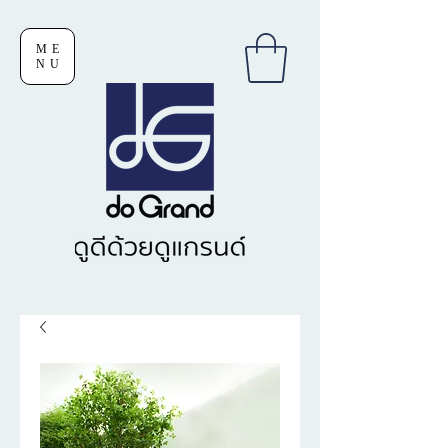
ME
NU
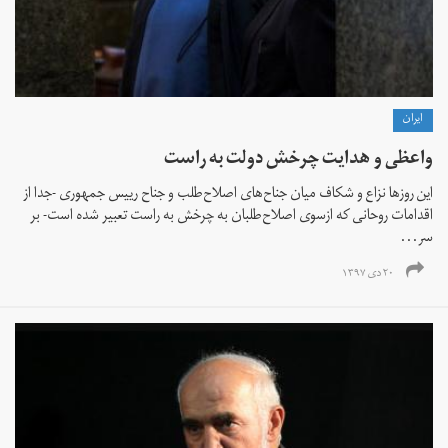
ايران
واعظی و هدایت چرخش دولت به راست
این روزها نزاع و شکاف میان جناح‌های اصلاح‌طلب و جناح رییس جمهوری -جدا از
اقدامات روحانی که ازسوی اصلاح‌طلبان به چرخش به راست تعبیر شده است- بر
سر...
۲۰ دی ۱۳۹۷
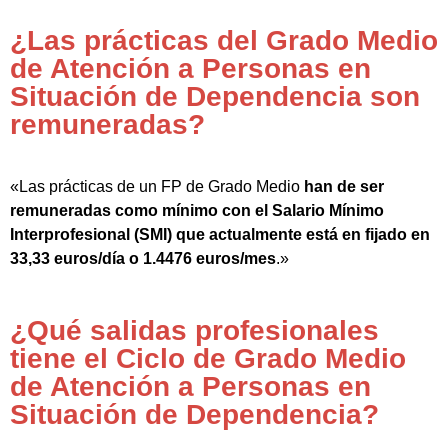
¿Las prácticas del Grado Medio
de Atención a Personas en
Situación de Dependencia son
remuneradas?
«Las prácticas de un FP de Grado Medio
han de ser
remuneradas como mínimo con el Salario Mínimo
Interprofesional (SMI) que actualmente está en fijado en
33,33 euros/día o 1.4476 euros/mes
.»
¿Qué salidas profesionales
tiene el Ciclo de Grado Medio
de Atención a Personas en
Situación de Dependencia?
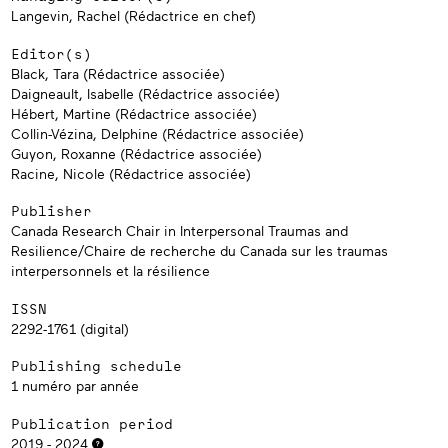
voie vers la création d’espaces sécuritaires et inclusifs
Langevin, Rachel (Rédactrice en chef)
pour les jeunes exposés aux VC afin de partager leur
histoire et être entendus en tant qu’agents de
Editor(s)
changement social. Il vise non seulement à promouvoir
Black, Tara (Rédactrice associée)
la voix des jeunes, mais aussi à leur donner les moyens
de devenir de jeunes défenseurs et devenir soutenants
Daigneault, Isabelle (Rédactrice associée)
auprès de leurs pairs dans la lutte contre la VC,
Hébert, Martine (Rédactrice associée)
renforçant ainsi leur résilience et leur rétablissement.
Collin-Vézina, Delphine (Rédactrice associée)
L’utilisation de ce modèle au sein des organismes de VC
Guyon, Roxanne (Rédactrice associée)
peut continuer de positionner les jeunes comme
experts de leur propre vie et comme agent de
Racine, Nicole (Rédactrice associée)
changements dans l’élaboration des connaissances et
d’interventions efficaces.
Publisher
Canada Research Chair in Interpersonal Traumas and
Resilience/Chaire de recherche du Canada sur les traumas
interpersonnels et la résilience
ISSN
2292-1761 (digital)
Publishing schedule
1 numéro par année
Publication period
2019 - 2024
======
▸ **Brief**
An exact copy of the material is required, minus the pictures.

▸ **Answer box**
ME
NU
ايران
واعظی و هدایت چرخش دولت به راست
این روزها نزاع و شکاف میان جناح‌های اصلاح‌طلب و جناح رییس جمهوری -جدا از
اقدامات روحانی که ازسوی اصلاح‌طلبان به چرخش به راست تعبیر شده است- بر
سر...
۲۰ دی ۱۳۹۷
¿Las prácticas del Grado Medio
de Atención a Personas en
Situación de Dependencia son
remuneradas?
«Las prácticas de un FP de Grado Medio
han de ser
remuneradas como mínimo con el Salario Mínimo
Interprofesional (SMI) que actualmente está en fijado en
33,33 euros/día o 1.4476 euros/mes
.»
¿Qué salidas profesionales
tiene el Ciclo de Grado Medio
de Atención a Personas en
Situación de Dependencia?
voie vers la création d’espaces sécuritaires et inclusifs
Langevin, Rachel (Rédactrice en chef)
pour les jeunes exposés aux VC afin de partager leur
histoire et être entendus en tant qu’agents de
Editor(s)
changement social. Il vise non seulement à promouvoir
Black, Tara (Rédactrice associée)
la voix des jeunes, mais aussi à leur donner les moyens
de devenir de jeunes défenseurs et devenir soutenants
Daigneault, Isabelle (Rédactrice associée)
auprès de leurs pairs dans la lutte contre la VC,
Hébert, Martine (Rédactrice associée)
renforçant ainsi leur résilience et leur rétablissement.
Collin-Vézina, Delphine (Rédactrice associée)
L’utilisation de ce modèle au sein des organismes de VC
Guyon, Roxanne (Rédactrice associée)
peut continuer de positionner les jeunes comme
experts de leur propre vie et comme agent de
Racine, Nicole (Rédactrice associée)
changements dans l’élaboration des connaissances et
d’interventions efficaces.
Publisher
Canada Research Chair in Interpersonal Traumas and
Resilience/Chaire de recherche du Canada sur les traumas
interpersonnels et la résilience
ISSN
2292-1761 (digital)
Publishing schedule
1 numéro par année
Publication period
2019 - 2024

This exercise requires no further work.